A degermação da pele do paciente com um antisséptico adequado (como clorexidina ou iodopovidona) imediatamente antes da cirurgia é crucial. Essa prática reduz significativamente a carga microbiana na superfície da pele, diminuindo o risco de contaminação da ferida operatória.
A infecção de sítio cirúrgico (ISC) é uma das complicações mais comuns e onerosas da cirurgia, impactando negativamente a recuperação do paciente e aumentando os custos de saúde. A prevenção da ISC é multifatorial, envolvendo uma série de medidas pré, intra e pós-operatórias. Entre as diversas estratégias, a degermação da pele do paciente com um agente antisséptico no pré-operatório imediato é consistentemente demonstrada como a medida de maior efetividade na redução da taxa de ISC. Antissépticos como a clorexidina e a iodopovidona reduzem a carga microbiana da pele, diminuindo a probabilidade de contaminação da ferida durante o procedimento. Outras medidas, como o uso de propés (cuja eficácia é questionável), a tricotomia (que deve ser feita com tricotomizador elétrico e o mais próximo possível da cirurgia para evitar microlesões) e a aplicação de campos plásticos adesivos (que não demonstraram benefício consistente na redução de ISC), têm um impacto menor ou controverso em comparação com a antissepsia adequada da pele. A profilaxia antibiótica também é crucial, mas a pergunta foca em medidas de degermação.
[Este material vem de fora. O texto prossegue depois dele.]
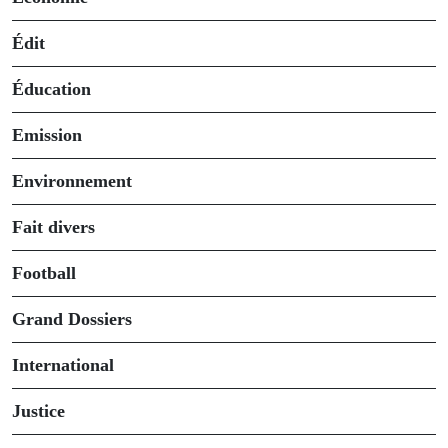
Édit
Éducation
Emission
Environnement
Fait divers
Football
Grand Dossiers
International
Justice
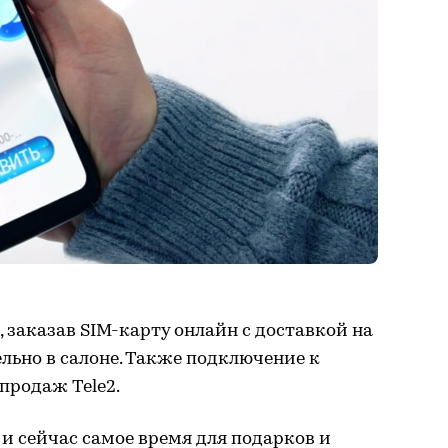
 заказав SIM-карту онлайн с доставкой на
ельно в салоне. Также подключение к
продаж Tele2.
и сейчас самое время для подарков и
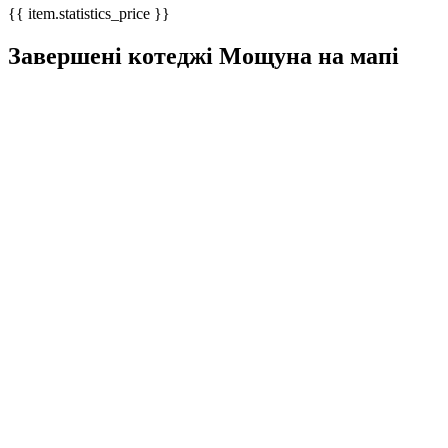
{{ item.statistics_price }}
Завершені котеджі Мощуна на мапі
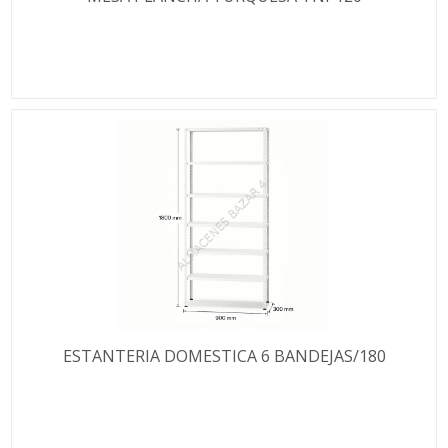
ESTANTERIA DOMESTICA 6 BANDEJAS/180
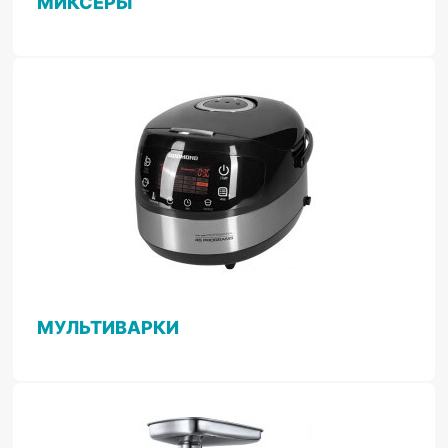
МИКСЕРЫ
МУЛЬТИВАРКИ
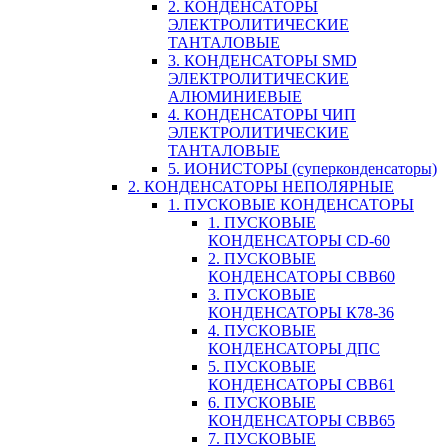
2. КОНДЕНСАТОРЫ
ЭЛЕКТРОЛИТИЧЕСКИЕ
ТАНТАЛОВЫЕ
3. КОНДЕНСАТОРЫ SMD
ЭЛЕКТРОЛИТИЧЕСКИЕ
АЛЮМИНИЕВЫЕ
4. КОНДЕНСАТОРЫ ЧИП
ЭЛЕКТРОЛИТИЧЕСКИЕ
ТАНТАЛОВЫЕ
5. ИОНИСТОРЫ (суперконденсаторы)
2. КОНДЕНСАТОРЫ НЕПОЛЯРНЫЕ
1. ПУСКОВЫЕ КОНДЕНСАТОРЫ
1. ПУСКОВЫЕ
КОНДЕНСАТОРЫ CD-60
2. ПУСКОВЫЕ
КОНДЕНСАТОРЫ CBB60
3. ПУСКОВЫЕ
КОНДЕНСАТОРЫ К78-36
4. ПУСКОВЫЕ
КОНДЕНСАТОРЫ ДПС
5. ПУСКОВЫЕ
КОНДЕНСАТОРЫ CBB61
6. ПУСКОВЫЕ
КОНДЕНСАТОРЫ CBB65
7. ПУСКОВЫЕ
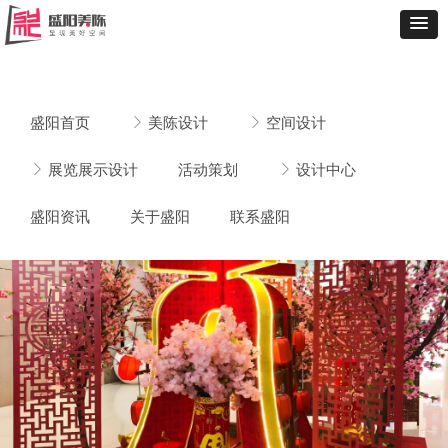
盛阳首页
ꁕ
美陈设计
ꁕ
空间设计
ꁕ
展览展示设计
活动策划
ꁕ
设计中心
盛阳资讯
关于盛阳
联系盛阳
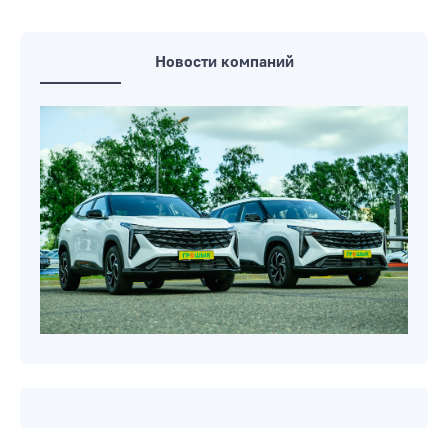
Новости компаний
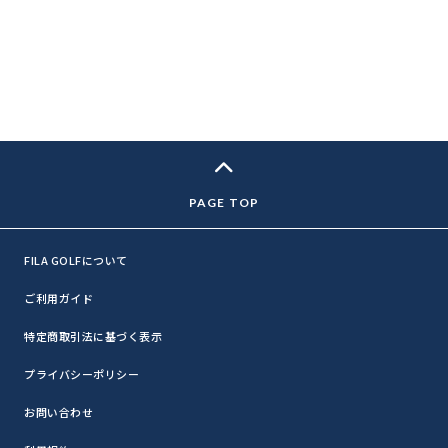
FILA GOLFについて
ご利用ガイド
特定商取引法に基づく表示
プライバシーポリシー
お問い合わせ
A degermação da pele com antisséptico no pré-operatório imediato é fundamental para reduzir a flora microbiana transitória e residente na área cirúrgica, minimizando o risco de contaminação da ferida e subsequente infecção.
A tricotomia (remoção de pelos) deve ser realizada apenas se os pelos interferirem no campo cirúrgico, e o mais próximo possível do horário da cirurgia, preferencialmente com tricotomizador elétrico, para evitar microlesões na pele que aumentam o risco de infecção.
Os antissépticos mais comuns e eficazes para a degermação cirúrgica são a clorexidina (alcoólica ou aquosa) e a iodopovidona (PVPI). A escolha depende da preferência institucional e das características do paciente.